Zika virus (ZIKV) infection gained public health concern after the 2015 outbreak in Brazil, when microcephaly rates increased in babies born from infected mothers. It was demonstrated that ZIKV causes a congenital Zika virus syndrome, including various alterations in the development of the central nervous system. Although the infection of cells from the nervous system has been well documented, less is known in respect of ZIKV ability to infect immune cells. Herein, we investigated if peripheral blood mononuclear cells (PBMCs), freshly-isolated from healthy donors, could be infected by ZIKV.

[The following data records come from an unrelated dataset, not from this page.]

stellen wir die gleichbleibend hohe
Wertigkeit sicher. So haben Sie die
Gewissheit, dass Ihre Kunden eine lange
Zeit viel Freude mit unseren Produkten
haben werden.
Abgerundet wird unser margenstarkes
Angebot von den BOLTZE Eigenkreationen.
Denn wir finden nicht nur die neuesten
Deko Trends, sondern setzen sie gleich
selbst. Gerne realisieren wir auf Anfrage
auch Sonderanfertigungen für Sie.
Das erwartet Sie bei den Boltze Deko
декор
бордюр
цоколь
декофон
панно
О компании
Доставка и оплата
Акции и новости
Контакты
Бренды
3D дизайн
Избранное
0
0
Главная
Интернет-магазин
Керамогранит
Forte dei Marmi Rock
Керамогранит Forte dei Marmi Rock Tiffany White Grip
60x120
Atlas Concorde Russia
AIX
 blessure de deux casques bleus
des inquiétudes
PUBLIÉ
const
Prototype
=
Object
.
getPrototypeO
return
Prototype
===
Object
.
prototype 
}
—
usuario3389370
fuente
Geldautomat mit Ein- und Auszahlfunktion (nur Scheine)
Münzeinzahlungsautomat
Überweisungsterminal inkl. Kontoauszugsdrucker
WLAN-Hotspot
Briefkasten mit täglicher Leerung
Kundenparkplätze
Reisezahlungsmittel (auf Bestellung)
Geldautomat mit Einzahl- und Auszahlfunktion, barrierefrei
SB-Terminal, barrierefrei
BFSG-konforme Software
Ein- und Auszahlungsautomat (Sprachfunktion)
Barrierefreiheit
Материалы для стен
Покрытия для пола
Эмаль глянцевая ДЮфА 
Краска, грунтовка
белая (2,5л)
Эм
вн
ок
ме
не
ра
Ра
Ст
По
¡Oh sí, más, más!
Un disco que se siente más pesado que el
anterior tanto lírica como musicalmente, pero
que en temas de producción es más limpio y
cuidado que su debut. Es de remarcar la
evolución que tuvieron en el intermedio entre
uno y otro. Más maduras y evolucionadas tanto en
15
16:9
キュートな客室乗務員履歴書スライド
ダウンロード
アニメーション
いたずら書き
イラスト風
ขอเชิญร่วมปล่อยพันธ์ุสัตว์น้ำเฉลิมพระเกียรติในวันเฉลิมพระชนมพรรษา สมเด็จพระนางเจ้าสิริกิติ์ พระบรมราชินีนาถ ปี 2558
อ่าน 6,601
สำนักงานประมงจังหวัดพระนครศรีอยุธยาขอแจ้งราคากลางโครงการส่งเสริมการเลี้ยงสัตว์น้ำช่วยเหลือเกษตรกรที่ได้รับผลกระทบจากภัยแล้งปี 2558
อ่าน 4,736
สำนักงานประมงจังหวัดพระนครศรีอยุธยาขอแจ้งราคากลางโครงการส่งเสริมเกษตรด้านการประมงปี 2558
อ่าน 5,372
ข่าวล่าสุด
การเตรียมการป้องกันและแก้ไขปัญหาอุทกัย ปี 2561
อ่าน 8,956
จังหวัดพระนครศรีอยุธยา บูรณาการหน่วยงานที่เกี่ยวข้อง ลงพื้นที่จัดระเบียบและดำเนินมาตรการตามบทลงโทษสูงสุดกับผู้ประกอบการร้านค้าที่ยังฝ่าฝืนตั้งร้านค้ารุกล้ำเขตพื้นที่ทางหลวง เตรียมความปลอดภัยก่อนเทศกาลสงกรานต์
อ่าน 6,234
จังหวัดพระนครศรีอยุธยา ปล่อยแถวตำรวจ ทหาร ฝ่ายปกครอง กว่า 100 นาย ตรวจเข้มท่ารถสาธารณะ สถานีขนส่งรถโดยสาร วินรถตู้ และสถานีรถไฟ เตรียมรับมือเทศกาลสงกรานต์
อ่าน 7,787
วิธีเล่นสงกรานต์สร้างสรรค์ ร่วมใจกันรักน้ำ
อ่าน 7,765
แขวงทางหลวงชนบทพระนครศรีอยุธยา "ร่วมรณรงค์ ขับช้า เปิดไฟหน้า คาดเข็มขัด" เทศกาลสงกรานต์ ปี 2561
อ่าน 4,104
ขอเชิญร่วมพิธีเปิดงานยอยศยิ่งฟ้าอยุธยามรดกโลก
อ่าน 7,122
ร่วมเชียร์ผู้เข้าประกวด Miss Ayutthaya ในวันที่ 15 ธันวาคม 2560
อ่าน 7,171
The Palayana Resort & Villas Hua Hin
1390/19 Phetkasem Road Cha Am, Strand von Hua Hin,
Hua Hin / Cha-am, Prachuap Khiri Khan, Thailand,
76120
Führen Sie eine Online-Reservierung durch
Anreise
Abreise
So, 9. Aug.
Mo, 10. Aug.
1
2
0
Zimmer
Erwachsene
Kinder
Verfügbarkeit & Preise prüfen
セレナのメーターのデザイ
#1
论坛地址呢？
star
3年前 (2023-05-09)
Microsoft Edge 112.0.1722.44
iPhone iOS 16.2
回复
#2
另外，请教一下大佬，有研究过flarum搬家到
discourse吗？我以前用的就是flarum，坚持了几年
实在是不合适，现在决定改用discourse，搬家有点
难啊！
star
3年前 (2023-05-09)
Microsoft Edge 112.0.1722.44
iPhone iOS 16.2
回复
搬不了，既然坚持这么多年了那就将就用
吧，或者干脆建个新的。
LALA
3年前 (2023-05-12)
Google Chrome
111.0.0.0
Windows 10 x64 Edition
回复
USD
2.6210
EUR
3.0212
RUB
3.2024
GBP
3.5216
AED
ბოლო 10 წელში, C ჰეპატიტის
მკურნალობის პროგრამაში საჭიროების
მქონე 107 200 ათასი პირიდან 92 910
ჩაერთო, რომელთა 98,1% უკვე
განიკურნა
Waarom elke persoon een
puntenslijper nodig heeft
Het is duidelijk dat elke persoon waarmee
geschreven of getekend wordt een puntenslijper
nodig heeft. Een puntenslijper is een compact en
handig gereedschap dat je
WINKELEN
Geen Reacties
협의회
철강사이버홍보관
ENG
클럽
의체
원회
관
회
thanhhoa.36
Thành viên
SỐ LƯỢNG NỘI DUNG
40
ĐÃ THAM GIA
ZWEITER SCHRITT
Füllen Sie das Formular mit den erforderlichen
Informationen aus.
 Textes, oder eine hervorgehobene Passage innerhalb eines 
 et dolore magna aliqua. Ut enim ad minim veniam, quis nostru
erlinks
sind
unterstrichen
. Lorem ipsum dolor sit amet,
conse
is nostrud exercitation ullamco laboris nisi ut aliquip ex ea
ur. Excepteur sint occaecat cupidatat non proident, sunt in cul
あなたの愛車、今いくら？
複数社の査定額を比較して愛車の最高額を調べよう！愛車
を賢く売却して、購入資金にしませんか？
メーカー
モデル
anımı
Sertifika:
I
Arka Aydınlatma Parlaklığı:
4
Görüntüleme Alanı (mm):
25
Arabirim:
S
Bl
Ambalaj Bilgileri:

PBMCs from healthy donors were isolated and cultured in medium with ZIKV strain Rio-U1 (MOI = 0.1). Infection was analyzed by RT-qPCR and flow cytometry.
We detected the ZIKV RNA in PBMCs from all donors by RT-qPCR analysis. The detection of viral antigens by flow cytometry revealed that PBMC from more than 50% the donors were infected by ZIKV, with CD3+CD4+ T cells, CD3−CD19+ B cells and CD3+CD8+ T cells being, respectively, the most frequently infected subpopulations, followed by CD14+ monocytes. Additionally, we observed high variability in PBMC infection rates among different donors, either by numbers or type infected cells.
These findings raise the hypothesis that PBMCs can act as a reservoir of the virus, which may facilitate viral dissemination to different organs, including immune-privileged sites.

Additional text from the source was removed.